[Data for review]
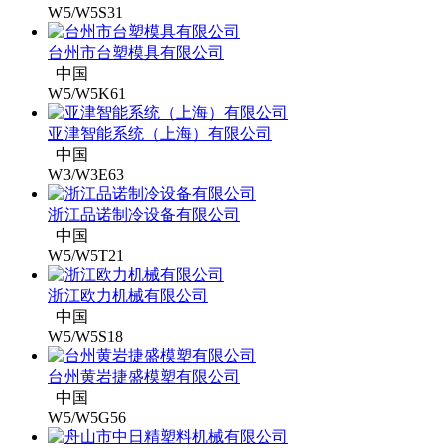
W5/W5S31
台州市台塑模具有限公司
中国
W5/W5K61
亚津智能系统（上海）有限公司
中国
W3/W3E63
浙江品诺制冷设备有限公司
中国
W5/W5T21
浙江欧力机械有限公司
中国
W5/W5S18
台州黄岩捷盛模塑有限公司
中国
W5/W5G56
[/Data for review]
About this exercise: Your copy must repeat the data word for word and show none of its images.

Task response:
W5/W5S31
台州市台塑模具有限公司
中国
W5/W5K61
亚津智能系统（上海）有限公司
中国
W3/W3E63
浙江品诺制冷设备有限公司
中国
W5/W5T21
浙江欧力机械有限公司
中国
W5/W5S18
台州黄岩捷盛模塑有限公司
中国
W5/W5G56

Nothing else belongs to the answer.